La rassegna mondiale ha un programma molto più ampio di quella olimpica: nel nuoto, per esempio, propone tutte le gare dello sprint; nel nuoto sincronizzato (che la dirigenza internazionale vorrebbe chiamare pomposamente “artistico” giacché mescola nuoto, musica e balletto, uno spettacolo) ai Giochi sono esclusi gli uomini con una discriminazione al contrario rispetto a quella subita dalle sportive; nel fondo non ci si limita a una gara, quella dei 10 chilometri, ma il programma è completo.

SETTANTASEI ORI
Saranno assegnate, in tutto, 76 medaglie d’oro; l’Italia del nuoto (parola omnicomprensiva di tutte le discipline) ha buone carte da giocare, anche se subito si tende (e si deve, per onestà intellettuale) che non sarà, né può, essere l’”isola del tesoro” che furono gli Europei di Glasgow 2018: il nuoto, come l’atletica pure se non ancora con la partecipazione degli “africani” (ma gli “afroamericani” statunitensi stanno presentandosi), diventa concorrenzialmente difficilissimo quando si fa globale.
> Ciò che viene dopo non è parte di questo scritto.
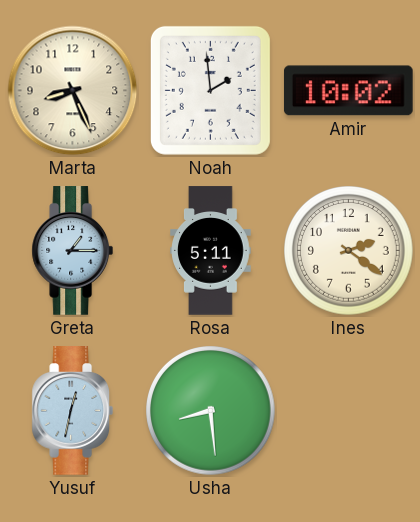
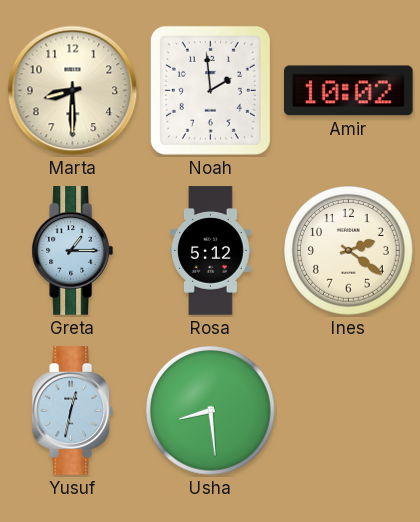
Marta: 8:26 -> 8:30
Rosa: 5:11 -> 5:12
Statunitensi, australiani, cinesi, giapponesi, più qualche “delfino sciolto” del Sudamerica, del Canada, del Sudafrica o del sud est asiatico rendono la salita sul podio un’arrampicata sulle cime dell’Himalaya, e le Alpi sono assai più facili da scalare.
Però buone carte ci sono: Paltrinieri giocherà la doppia chance del fondo e della piscina, seguendo l’ultima moda dei nuotatori multitasking; la Pellegrini è della partita da quando aveva 15 anni e ne ha 31 ma è eterna ed ha più medaglie di un generale sovietico di una volta; la Quadarella, la Panziera, Detti, Miressi per non citare che alcuni del nuoto in senso stretto, compresa un’adolescente come Benedetta Pilato, girino d’età ma rana in pratica; il fondo è magari la solita cassetta di sicurezza; nei tutti ci sono giovani interessanti per il dopo Tania; nel sincro abbiamo addirittura la coppia campione, Giorgio Minisini e Manila Flamini, che cambiano musica ma non vogliono cambiare risultato; e la pallanuoto, Settebello e Setterosa, è sempre in agguato; e, in più, De Rose, il tuffatore da brivido.

IN ACQUA A MEZZOGIORNO
Il fuso orario propone una differenza di 7 ore. Le finali di nuoto, ad esempio, in programma alle 18 locali nella seconda settimana mondiale, saranno dalle 11 italiane. Greg sarà in acqua, per il fondo, nelle notti di qui.